On-demand ingestion: building systems that know what they don't know

The gap that self-healing pipelines cannot fix

There is a class of data problem that monitoring, schema validation, and retry logic cannot solve. Not because those tools are insufficient, but because the problem is upstream of them.

Self-healing pipelines are designed around a known corpus. You have decided what sources to monitor, registered their schemas, set their volume thresholds, and configured fallback paths. The system protects the integrity of data you already knew you needed.

But what about data you did not know you needed until a user asked a question that required it?

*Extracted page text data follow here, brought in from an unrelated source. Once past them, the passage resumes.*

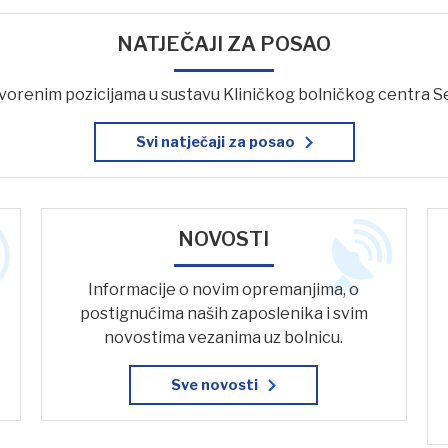
NATJEČAJI ZA POSAO
vorenim pozicijama u sustavu Kliničkog bolničkog centra S
Svi natječaji za posao
NOVOSTI
Informacije o novim opremanjima, o
postignućima naših zaposlenika i svim
novostima vezanima uz bolnicu.
Sve novosti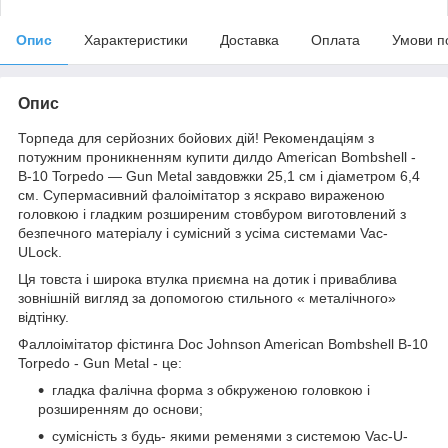
Опис
Характеристики
Доставка
Оплата
Умови п
Опис
Торпеда для серйозних бойових дій! Рекомендаціям з
потужним проникненням купити дилдо American Bombshell -
B-10 Torpedo — Gun Metal завдовжки 25,1 см і діаметром 6,4
см. Супермасивний фалоімітатор з яскраво вираженою
головкою і гладким розширеним стовбуром виготовлений з
безпечного матеріалу і сумісний з усіма системами Vac-
ULock.
Ця товста і широка втулка приємна на дотик і приваблива
зовнішній вигляд за допомогою стильного « металічного»
відтінку.
Фаллоімітатор фістинга Doc Johnson American Bombshell B-10
Torpedo - Gun Metal - це:
гладка фалічна форма з обкруженою головкою і
розширенням до основи;
сумісність з будь- якими ременями з системою Vac-U-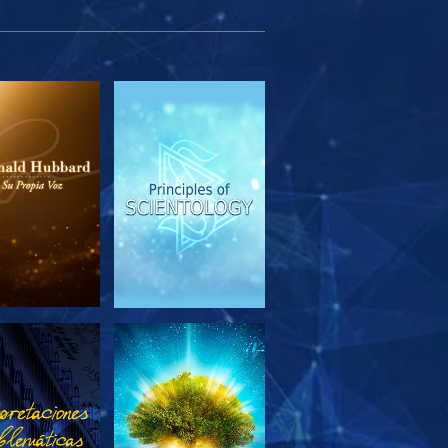
PLORA LAS
VE
SERIES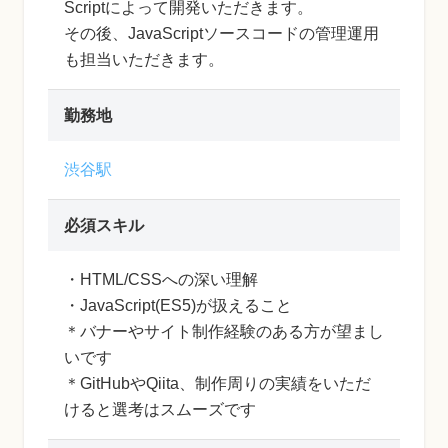
Scriptによって開発いただきます。
その後、JavaScriptソースコードの管理運用
も担当いただきます。
勤務地
渋谷駅
必須スキル
・HTML/CSSへの深い理解
・JavaScript(ES5)が扱えること
＊バナーやサイト制作経験のある方が望まし
いです
＊GitHubやQiita、制作周りの実績をいただ
けると選考はスムーズです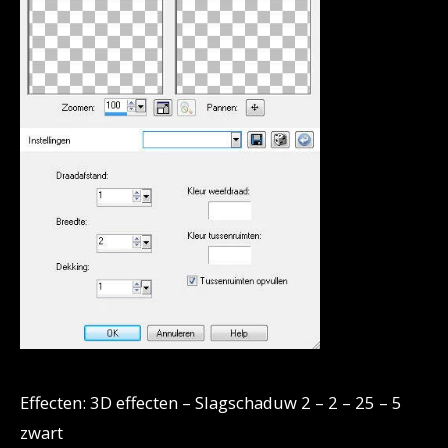
Effecten: 3D effecten – Slagschaduw 2 – 2 – 25 – 5
zwart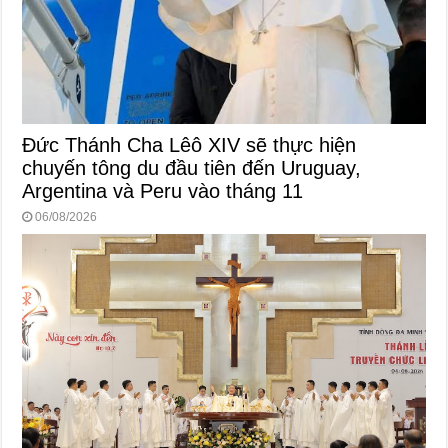
Đức Thánh Cha Lêô XIV sẽ thực hiện
chuyến tông du đầu tiên đến Uruguay,
Argentina và Peru vào tháng 11
06/08/2026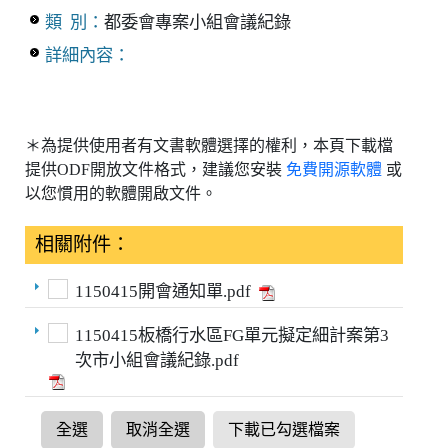
類 別：
都委會專案小組會議紀錄
詳細內容：
＊為提供使用者有文書軟體選擇的權利，本頁下載檔
提供ODF開放文件格式，建議您安裝
免費開源軟體
或
以您慣用的軟體開啟文件。
相關附件：
1150415開會通知單.pdf
1150415板橋行水區FG單元擬定細計案第3
次市小組會議紀錄.pdf
全選
取消全選
下載已勾選檔案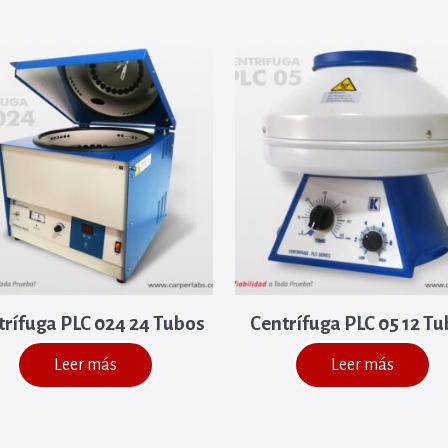
trífuga PLC 024 24 Tubos
Centrífuga PLC 05 12 T
Leer más
Leer más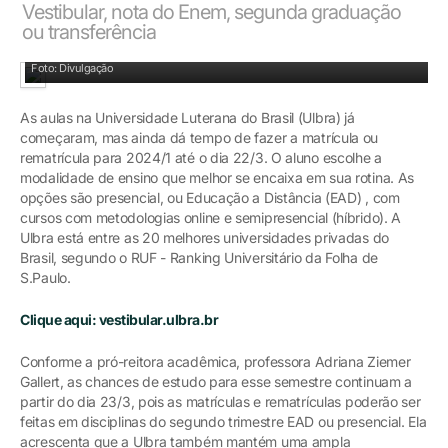
Vestibular, nota do Enem, segunda graduação
ou transferência
Estudante escolhe a modalidade de ensino que melhor se encaixa em sua rotina
Foto: Divulgação
As aulas na Universidade Luterana do Brasil (Ulbra) já
começaram, mas ainda dá tempo de fazer a matrícula ou
rematrícula para 2024/1 até o dia 22/3. O aluno escolhe a
modalidade de ensino que melhor se encaixa em sua rotina. As
opções são presencial, ou Educação a Distância (EAD) , com
cursos com metodologias online e semipresencial (híbrido). A
Ulbra está entre as 20 melhores universidades privadas do
Brasil, segundo o RUF - Ranking Universitário da Folha de
S.Paulo.
Clique aqui: vestibular.ulbra.br
Conforme a pró-reitora acadêmica, professora Adriana Ziemer
Gallert, as chances de estudo para esse semestre continuam a
partir do dia 23/3, pois as matrículas e rematrículas poderão ser
feitas em disciplinas do segundo trimestre EAD ou presencial. Ela
acrescenta que a Ulbra também mantém uma ampla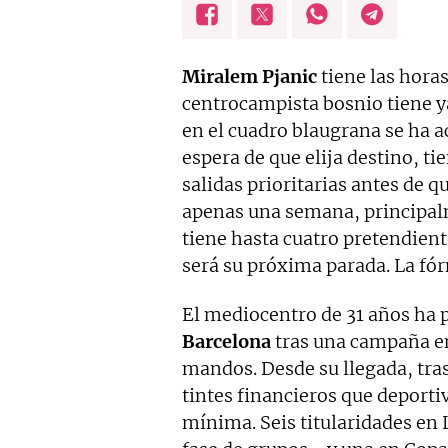
Miralem
Pjanic
tiene las hora
centrocampista bosnio tiene 
en el cuadro blaugrana se ha a
espera de que elija destino, ti
salidas prioritarias antes de 
apenas una semana, principalm
tiene hasta cuatro pretendient
será su próxima parada. La fór
El mediocentro de 31 años ha p
Barcelona
tras una campaña en
mandos. Desde su llegada, tra
tintes financieros que deporti
mínima. Seis titularidades en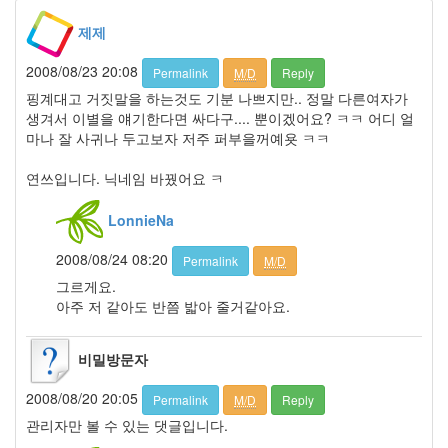
월
제제
요
일
2008/08/23 20:08
Permalink
M/D
Reply
태
핑계대고 거짓말을 하는것도 기분 나쁘지만.. 정말 다른여자가
터
생겨서 이별을 얘기한다면 싸다구.... 뿐이겠어요? ㅋㅋ 어디 얼
툴
마나 잘 사귀나 두고보자 저주 퍼부을꺼예욧 ㅋㅋ
즈
연쓰입니다. 닉네임 바꿨어요 ㅋ
졸
업
LonnieNa
차
승
2008/08/24 08:20
Permalink
M/D
원
그르게요.
한
아주 저 같아도 반쯤 밟아 줄거같아요.
가
인
절
비밀방문자
망
임
2008/08/20 20:05
Permalink
M/D
Reply
정
관리자만 볼 수 있는 댓글입니다.
은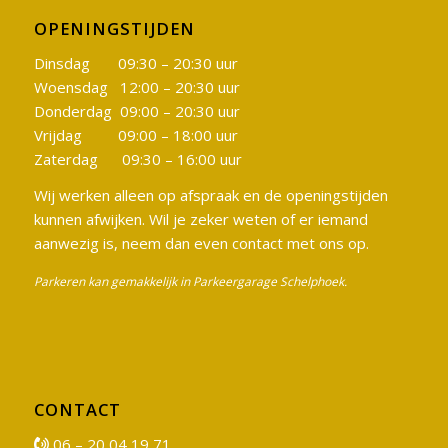
OPENINGSTIJDEN
Dinsdag 09:30 – 20:30 uur
Woensdag 12:00 – 20:30 uur
Donderdag 09:00 – 20:30 uur
Vrijdag 09:00 – 18:00 uur
Zaterdag 09:30 – 16:00 uur
Wij werken alleen op afspraak en de openingstijden
kunnen afwijken. Wil je zeker weten of er iemand
aanwezig is, neem dan even contact met ons op.
Parkeren kan gemakkelijk in Parkeergarage Schelphoek.
CONTACT
06 – 20 04 19 71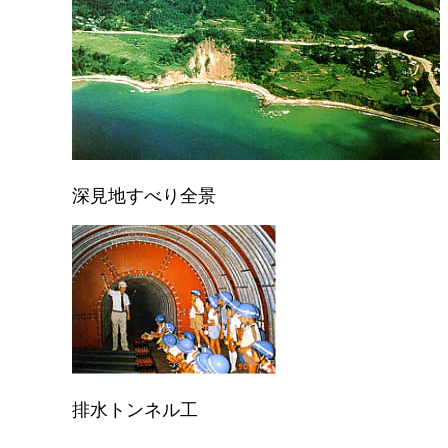
深見地すべり全景
排水トンネル工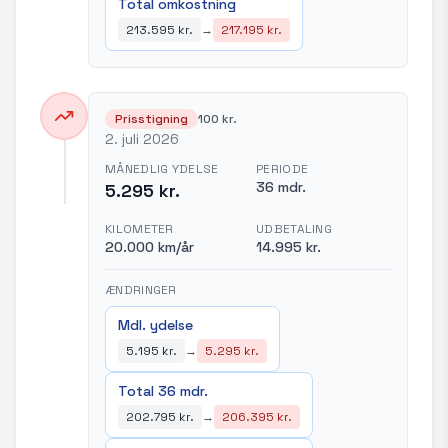
Total omkostning
213.595 kr.
→
217.195 kr.
Prisstigning
100 kr.
2. juli 2026
MÅNEDLIG YDELSE
PERIODE
36 mdr.
5.295 kr.
KILOMETER
UDBETALING
20.000 km/år
14.995 kr.
ÆNDRINGER
Mdl. ydelse
5.195 kr.
→
5.295 kr.
Total 36 mdr.
202.795 kr.
→
206.395 kr.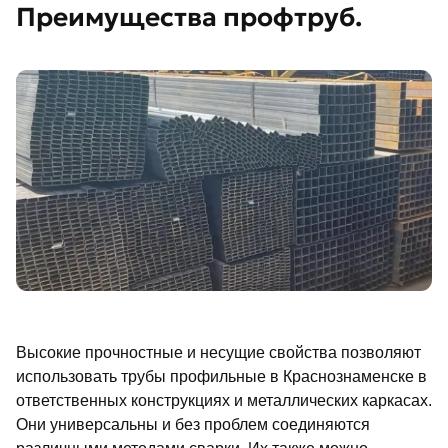
Преимущества профтруб.
Высокие прочностные и несущие свойства позволяют
использовать трубы профильные в Краснознаменске в
ответственных конструкциях и металлических каркасах.
Они универсальны и без проблем соединяются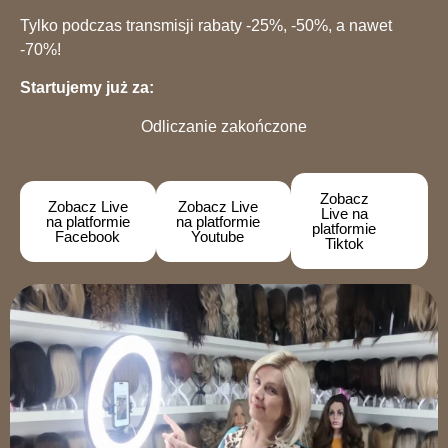
Tylko podczas transmisji rabaty -25%, -50%, a nawet
-70%!
Startujemy już za:
Odliczanie zakończone
Zobacz
Zobacz Live
Zobacz Live
Live na
na platformie
na platformie
platformie
Facebook
Youtube
Tiktok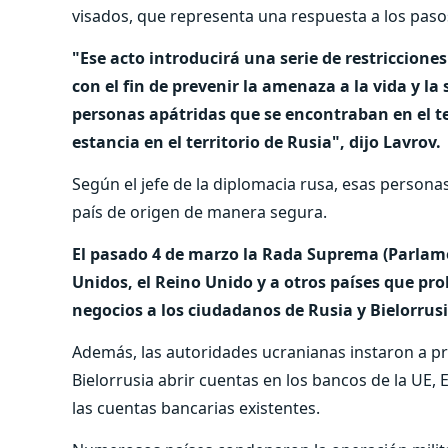
visados, que representa una respuesta a los paso
"Ese acto introducirá una serie de restricciones
con el fin de prevenir la amenaza a la vida y la
personas apátridas que se encontraban en el terr
estancia en el territorio de Rusia", dijo Lavrov.
Según el jefe de la diplomacia rusa, esas persona
país de origen de manera segura.
El pasado 4 de marzo la Rada Suprema (Parlame
Unidos, el Reino Unido y a otros países que pro
negocios a los ciudadanos de Rusia y Bielorrusi
Además, las autoridades ucranianas instaron a proh
Bielorrusia abrir cuentas en los bancos de la UE,
las cuentas bancarias existentes.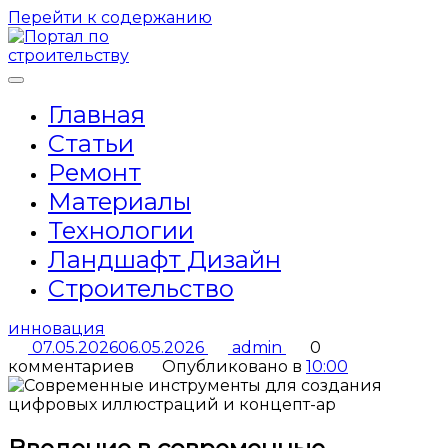
Перейти к содержанию
Главная
Статьи
Ремонт
Материалы
Технологии
Ландшафт Дизайн
Строительство
инновация
07.05.2026
06.05.2026
admin
0
комментариев
Опубликовано в
10:00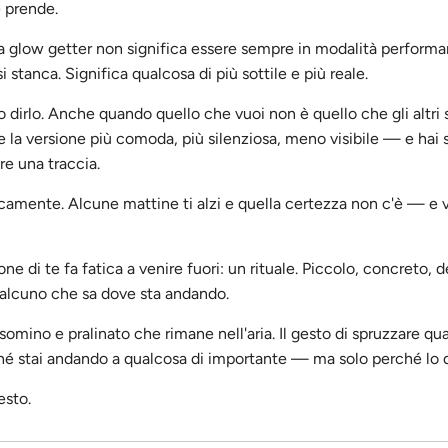
e prende.
a glow getter non significa essere sempre in modalità perform
 stanca. Significa qualcosa di più sottile e più reale.
dirlo. Anche quando quello che vuoi non è quello che gli altri s
 la versione più comoda, più silenziosa, meno visibile — e hai 
re una traccia.
camente. Alcune mattine ti alzi e quella certezza non c'è — e 
ne di te fa fatica a venire fuori: un rituale. Piccolo, concreto, d
ualcuno che sa dove sta andando.
somino e pralinato che rimane nell'aria. Il gesto di spruzzare qu
hé stai andando a qualcosa di importante — ma solo perché lo d
esto.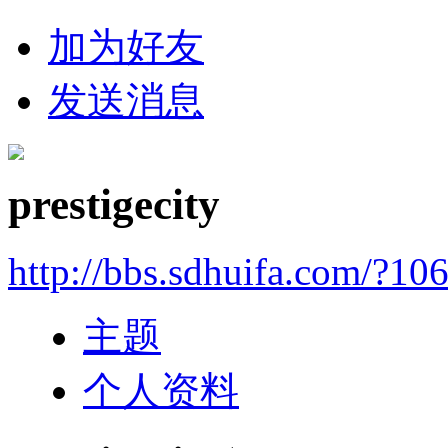
加为好友
发送消息
prestigecity
http://bbs.sdhuifa.com/?10
主题
个人资料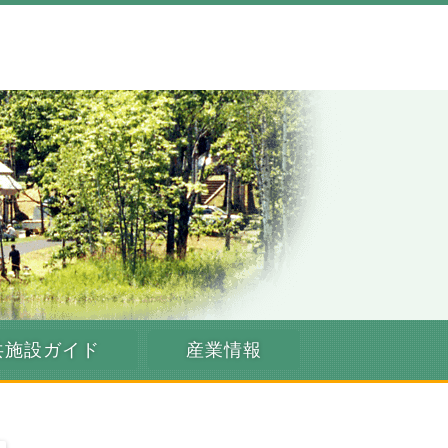
共施設ガイド
産業情報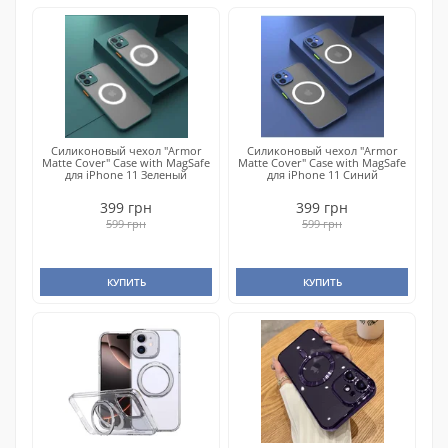
Силиконовый чехол "Armor
Силиконовый чехол "Armor
Matte Cover" Case with MagSafe
Matte Cover" Case with MagSafe
для iPhone 11 Зеленый
для iPhone 11 Синий
399 грн
399 грн
599 грн
599 грн
КУПИТЬ
КУПИТЬ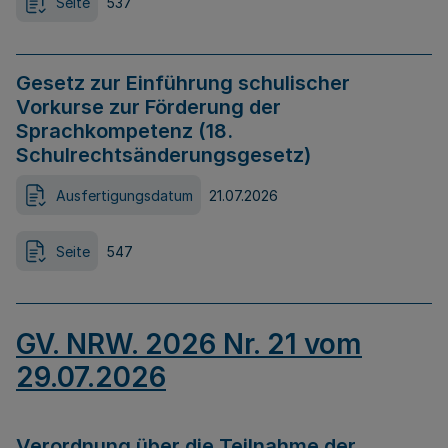
Seite
537
Gesetz zur Einführung schulischer
Vorkurse zur Förderung der
Sprachkompetenz (18.
Schulrechtsänderungsgesetz)
Ausfertigungsdatum
21.07.2026
Seite
547
GV. NRW. 2026 Nr. 21 vom
29.07.2026
Verordnung über die Teilnahme der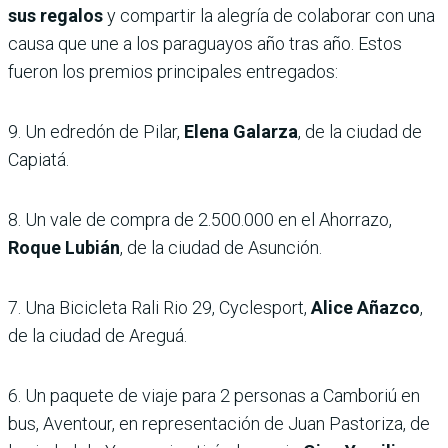
sus regalos
y compartir la alegría de colaborar con una
causa que une a los paraguayos año tras año. Estos
fueron los premios principales entregados:
9. Un edredón de Pilar,
Elena Galarza
, de la ciudad de
Capiatá.
8. Un vale de compra de 2.500.000 en el Ahorrazo,
Roque Lubián
, de la ciudad de Asunción.
7. Una Bicicleta Rali Rio 29, Cyclesport,
Alice Añazco
,
de la ciudad de Areguá.
6. Un paquete de viaje para 2 personas a Camboriú en
bus, Aventour, en representación de Juan Pastoriza, de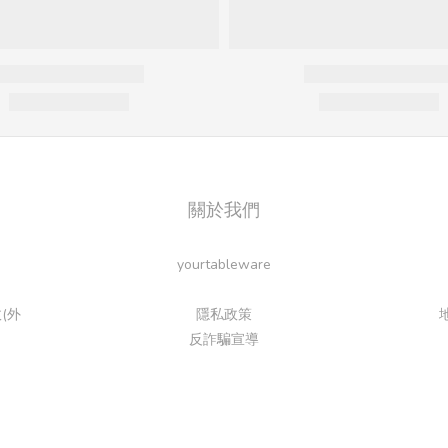
關於我們
yourtableware
(外
隱私政策
反詐騙宣導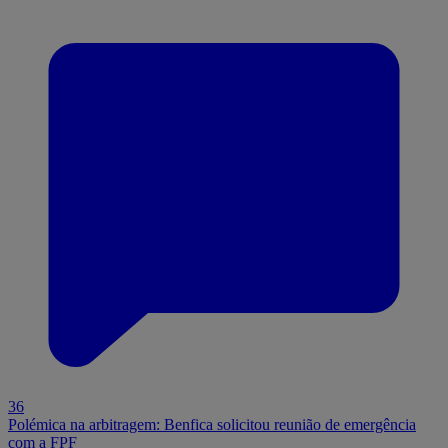
36
Polémica na arbitragem: Benfica solicitou reunião de emergência
com a FPF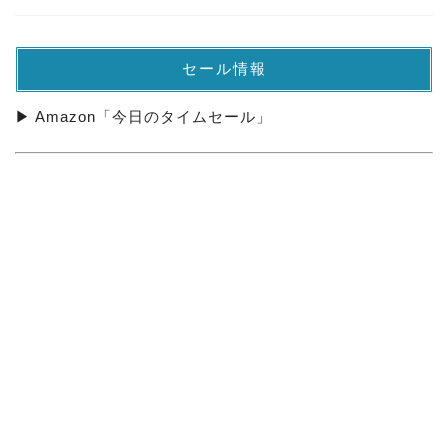
セール情報
▶ Amazon「今日のタイムセール」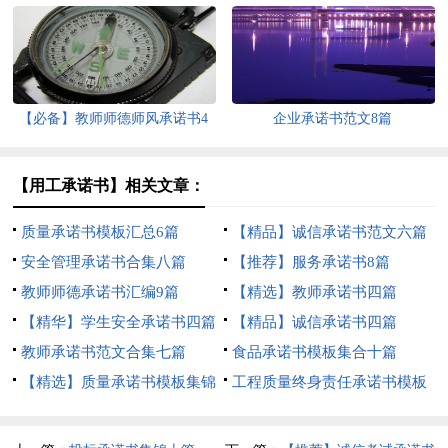
【必备】教师师德师风承诺书4
企业承诺书范文8篇
篇
【用工承诺书】相关文章：
质量承诺书模板汇总6篇
【精品】诚信承诺书范文六篇
安全管理承诺书合集八篇
【推荐】服务承诺书8篇
教师师德承诺书汇编9篇
【精选】教师承诺书四篇
【精华】学生安全承诺书四篇
【精品】诚信承诺书四篇
教师承诺书范文合集七篇
食品承诺书模板集合十篇
【精选】质量承诺书模板集锦
工程质量终身责任承诺书模板
8篇
合集8篇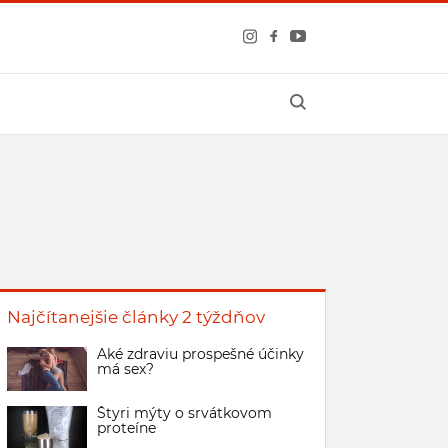
Najčítanejšie články 2 týždňov
Aké zdraviu prospešné účinky
má sex?
Štyri mýty o srvátkovom
proteíne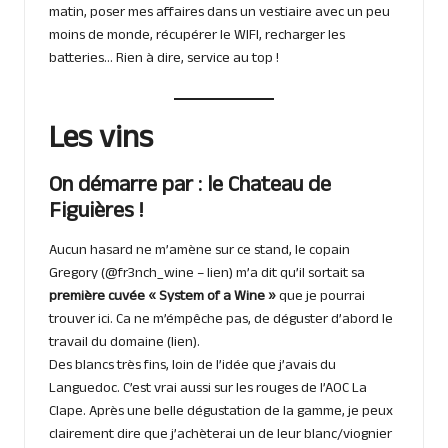
matin, poser mes affaires dans un vestiaire avec un peu
moins de monde, récupérer le WIFI, recharger les
batteries… Rien à dire, service au top !
Les vins
On démarre par : le Chateau de
Figuières !
Aucun hasard ne m’amène sur ce stand, le copain
Gregory (@fr3nch_wine –
lien
) m’a dit qu’il sortait sa
première cuvée « System of a Wine »
que je pourrai
trouver ici. Ca ne m’émpêche pas, de déguster d’abord le
travail du domaine (
lien
).
Des blancs très fins, loin de l’idée que j’avais du
Languedoc. C’est vrai aussi sur les rouges de l’AOC La
Clape. Après une belle dégustation de la gamme, je peux
clairement dire que j’achèterai un de leur blanc/viognier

This is a fundamentally different failure mode. The pipeline is healthy. The ingestion jobs completed without error. The vector store is consistent and current. And yet the system cannot answer the question in front of it because the relevant source was never ingested in the first place.

Pre-ingesting every possible source is not a solution. For any domain with a large and continuously expanding body of source material, the cost and complexity of exhaustive upfront ingestion is prohibitive. The corpus is too large, too dynamic, and too unpredictable. You cannot know in advance which documents a user will need.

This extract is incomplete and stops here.